Stored data:

§ §

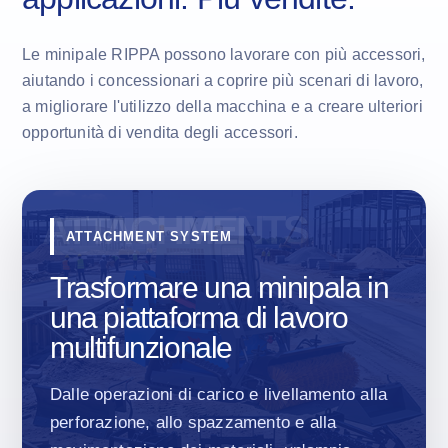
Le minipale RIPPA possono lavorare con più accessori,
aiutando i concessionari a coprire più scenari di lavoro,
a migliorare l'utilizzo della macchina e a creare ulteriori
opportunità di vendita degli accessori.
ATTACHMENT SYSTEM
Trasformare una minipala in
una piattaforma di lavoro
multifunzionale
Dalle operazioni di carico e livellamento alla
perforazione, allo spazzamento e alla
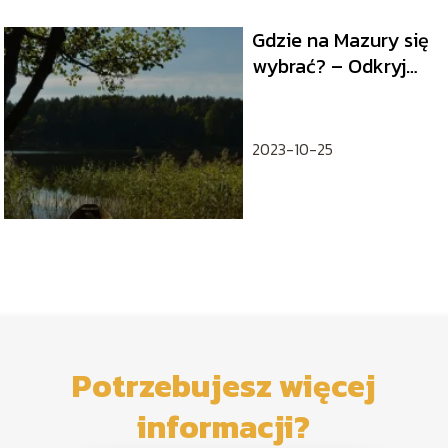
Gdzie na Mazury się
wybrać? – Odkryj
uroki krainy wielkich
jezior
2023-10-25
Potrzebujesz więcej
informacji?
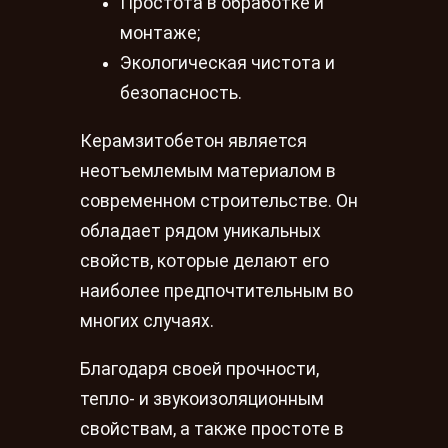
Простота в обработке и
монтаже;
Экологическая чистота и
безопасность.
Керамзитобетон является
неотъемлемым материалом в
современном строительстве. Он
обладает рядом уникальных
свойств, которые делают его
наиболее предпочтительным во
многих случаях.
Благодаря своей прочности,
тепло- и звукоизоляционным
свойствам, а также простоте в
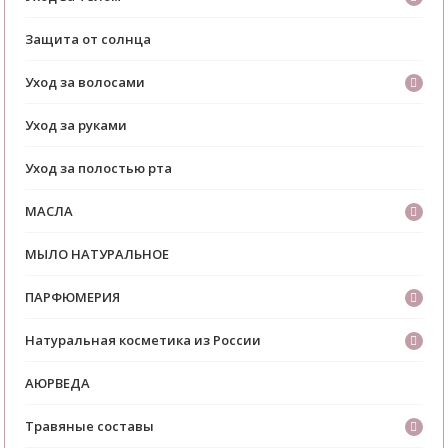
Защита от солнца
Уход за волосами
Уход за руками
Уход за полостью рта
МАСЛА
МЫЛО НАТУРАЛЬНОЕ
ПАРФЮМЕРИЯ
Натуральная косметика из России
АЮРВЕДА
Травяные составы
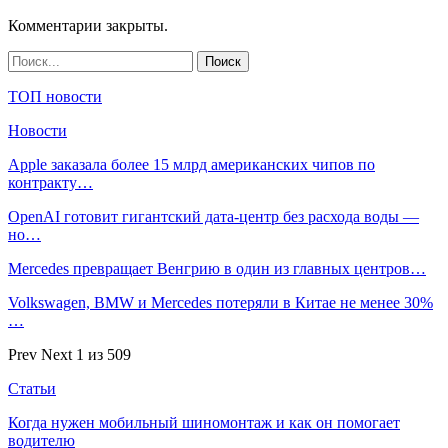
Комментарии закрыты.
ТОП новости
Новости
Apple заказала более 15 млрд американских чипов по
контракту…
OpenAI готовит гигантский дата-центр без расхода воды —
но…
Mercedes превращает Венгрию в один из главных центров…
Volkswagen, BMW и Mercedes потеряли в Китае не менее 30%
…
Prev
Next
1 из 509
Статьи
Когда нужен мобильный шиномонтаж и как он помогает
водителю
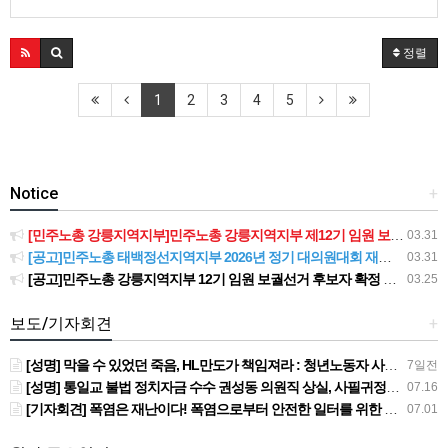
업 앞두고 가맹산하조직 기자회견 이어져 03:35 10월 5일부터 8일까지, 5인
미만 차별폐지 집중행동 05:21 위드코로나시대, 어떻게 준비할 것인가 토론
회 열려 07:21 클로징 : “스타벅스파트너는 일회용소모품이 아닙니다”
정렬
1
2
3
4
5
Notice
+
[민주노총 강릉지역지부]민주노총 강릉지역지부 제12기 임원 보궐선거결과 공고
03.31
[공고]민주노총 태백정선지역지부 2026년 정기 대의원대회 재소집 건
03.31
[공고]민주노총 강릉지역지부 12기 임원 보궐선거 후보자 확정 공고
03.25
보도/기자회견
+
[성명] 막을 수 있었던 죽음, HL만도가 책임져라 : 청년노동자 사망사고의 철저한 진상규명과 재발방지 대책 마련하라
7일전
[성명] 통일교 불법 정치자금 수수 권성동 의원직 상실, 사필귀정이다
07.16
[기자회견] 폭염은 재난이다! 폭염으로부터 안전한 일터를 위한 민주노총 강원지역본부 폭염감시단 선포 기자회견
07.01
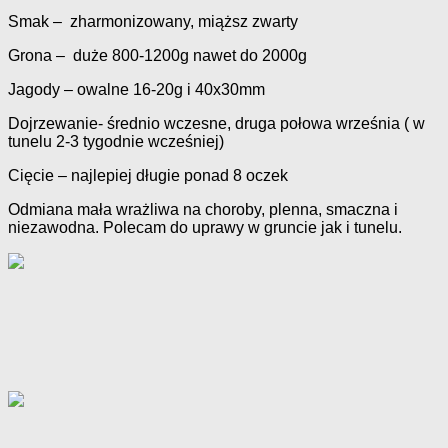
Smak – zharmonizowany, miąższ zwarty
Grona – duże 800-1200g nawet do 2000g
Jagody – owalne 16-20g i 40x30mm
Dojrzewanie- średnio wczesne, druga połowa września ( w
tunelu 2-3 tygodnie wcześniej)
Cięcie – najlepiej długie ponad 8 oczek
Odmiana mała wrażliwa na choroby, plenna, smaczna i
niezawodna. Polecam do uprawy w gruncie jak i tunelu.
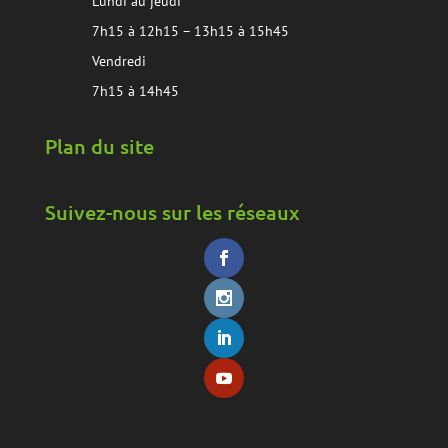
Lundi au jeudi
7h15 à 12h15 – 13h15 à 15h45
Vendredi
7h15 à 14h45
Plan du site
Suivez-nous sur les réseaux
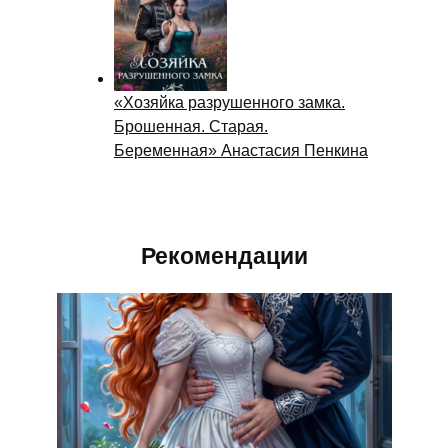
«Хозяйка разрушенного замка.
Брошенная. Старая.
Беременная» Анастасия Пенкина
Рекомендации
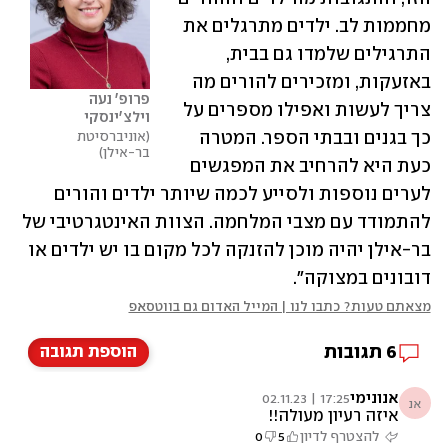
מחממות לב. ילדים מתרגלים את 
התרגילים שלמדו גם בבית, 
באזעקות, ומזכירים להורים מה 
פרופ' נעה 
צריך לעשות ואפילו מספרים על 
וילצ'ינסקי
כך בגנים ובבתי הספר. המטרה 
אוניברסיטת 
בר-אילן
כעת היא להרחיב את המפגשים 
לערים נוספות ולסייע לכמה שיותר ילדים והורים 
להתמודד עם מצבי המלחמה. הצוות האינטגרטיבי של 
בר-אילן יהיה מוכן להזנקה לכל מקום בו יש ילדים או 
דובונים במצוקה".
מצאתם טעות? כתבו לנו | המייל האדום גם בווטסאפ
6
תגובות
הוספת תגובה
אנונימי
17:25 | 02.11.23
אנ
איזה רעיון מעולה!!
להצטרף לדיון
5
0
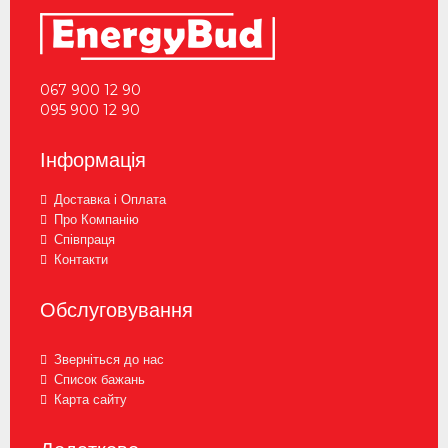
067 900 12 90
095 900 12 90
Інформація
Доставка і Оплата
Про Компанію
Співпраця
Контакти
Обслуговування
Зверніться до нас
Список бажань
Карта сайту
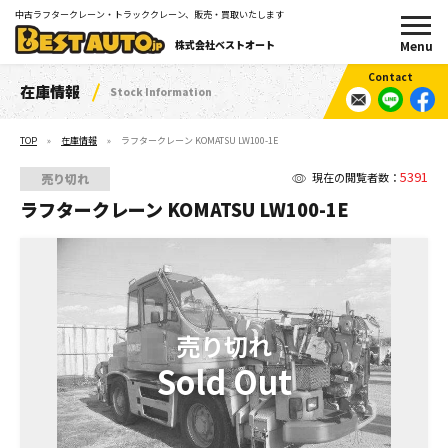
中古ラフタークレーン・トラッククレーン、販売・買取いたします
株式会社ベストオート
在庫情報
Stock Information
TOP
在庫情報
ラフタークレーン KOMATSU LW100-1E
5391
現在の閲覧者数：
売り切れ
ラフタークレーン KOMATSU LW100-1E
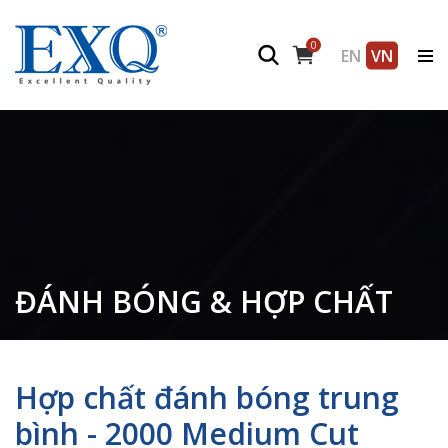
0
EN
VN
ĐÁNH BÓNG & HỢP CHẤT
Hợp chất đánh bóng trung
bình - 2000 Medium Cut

§ §

*What is needed*
Although the records contain pictures, only the text should be copied, exactly as it stands.

*Solution to this task*
Le minipale RIPPA possono lavorare con più accessori,
aiutando i concessionari a coprire più scenari di lavoro,
a migliorare l'utilizzo della macchina e a creare ulteriori
opportunità di vendita degli accessori.
ATTACHMENT SYSTEM
Trasformare una minipala in
una piattaforma di lavoro
multifunzionale
Dalle operazioni di carico e livellamento alla
perforazione, allo spazzamento e alla
Gdzie na Mazury się
wybrać? – Odkryj
uroki krainy wielkich
jezior
2023-10-25
Potrzebujesz więcej
informacji?
Простота в обработке и
монтаже;
Экологическая чистота и
безопасность.
Керамзитобетон является
неотъемлемым материалом в
современном строительстве. Он
обладает рядом уникальных
свойств, которые делают его
наиболее предпочтительным во
многих случаях.
Благодаря своей прочности,
тепло- и звукоизоляционным
свойствам, а также простоте в
Защита от солнца
Уход за волосами
Уход за руками
Уход за полостью рта
МАСЛА
МЫЛО НАТУРАЛЬНОЕ
ПАРФЮМЕРИЯ
Натуральная косметика из России
АЮРВЕДА
Травяные составы
Комментарии закрыты.
ТОП новости
Новости
Apple заказала более 15 млрд американских чипов по
контракту…
OpenAI готовит гигантский дата-центр без расхода воды —
но…
Mercedes превращает Венгрию в один из главных центров…
Volkswagen, BMW и Mercedes потеряли в Китае не менее 30%
…
Prev
Next
1 из 509
Статьи
Когда нужен мобильный шиномонтаж и как он помогает
водителю
업 앞두고 가맹산하조직 기자회견 이어져 03:35 10월 5일부터 8일까지, 5인
미만 차별폐지 집중행동 05:21 위드코로나시대, 어떻게 준비할 것인가 토론
회 열려 07:21 클로징 : “스타벅스파트너는 일회용소모품이 아닙니다”
정렬
1
2
3
4
5
Notice
+
[민주노총 강릉지역지부]민주노총 강릉지역지부 제12기 임원 보궐선거결과 공고
03.31
[공고]민주노총 태백정선지역지부 2026년 정기 대의원대회 재소집 건
03.31
[공고]민주노총 강릉지역지부 12기 임원 보궐선거 후보자 확정 공고
03.25
보도/기자회견
+
[성명] 막을 수 있었던 죽음, HL만도가 책임져라 : 청년노동자 사망사고의 철저한 진상규명과 재발방지 대책 마련하라
7일전
[성명] 통일교 불법 정치자금 수수 권성동 의원직 상실, 사필귀정이다
07.16
[기자회견] 폭염은 재난이다! 폭염으로부터 안전한 일터를 위한 민주노총 강원지역본부 폭염감시단 선포 기자회견
07.01
Smak – zharmonizowany, miąższ zwarty
Grona – duże 800-1200g nawet do 2000g
Jagody – owalne 16-20g i 40x30mm
Dojrzewanie- średnio wczesne, druga połowa września ( w
tunelu 2-3 tygodnie wcześniej)
Cięcie – najlepiej długie ponad 8 oczek
Odmiana mała wrażliwa na choroby, plenna, smaczna i
niezawodna. Polecam do uprawy w gruncie jak i tunelu.
Lundi au jeudi
7h15 à 12h15 – 13h15 à 15h45
Vendredi
7h15 à 14h45
Plan du site
Suivez-nous sur les réseaux
«Хозяйка разрушенного замка.
Брошенная. Старая.
Беременная» Анастасия Пенкина
Рекомендации
מחממות לב. ילדים מתרגלים את 
התרגילים שלמדו גם בבית, 
באזעקות, ומזכירים להורים מה 
פרופ' נעה 
צריך לעשות ואפילו מספרים על 
וילצ'ינסקי
כך בגנים ובבתי הספר. המטרה 
אוניברסיטת 
בר-אילן
כעת היא להרחיב את המפגשים 
לערים נוספות ולסייע לכמה שיותר ילדים והורים 
להתמודד עם מצבי המלחמה. הצוות האינטגרטיבי של 
בר-אילן יהיה מוכן להזנקה לכל מקום בו יש ילדים או 
דובונים במצוקה".
מצאתם טעות? כתבו לנו | המייל האדום גם בווטסאפ
6
תגובות
הוספת תגובה
אנונימי
17:25 | 02.11.23
אנ
איזה רעיון מעולה!!
להצטרף לדיון
5
0
067 900 12 90
095 900 12 90
Інформація
Доставка і Оплата
Про Компанію
Співпраця
Контакти
Обслуговування
Зверніться до нас
Список бажань
Карта сайту
中古ラフタークレーン・トラッククレーン、販売・買取いたします
株式会社ベストオート
在庫情報
Stock Information
TOP
在庫情報
ラフタークレーン KOMATSU LW100-1E
5391
現在の閲覧者数：
売り切れ
ラフタークレーン KOMATSU LW100-1E
0
EN
VN
ĐÁNH BÓNG & HỢP CHẤT
Hợp chất đánh bóng trung
bình - 2000 Medium Cut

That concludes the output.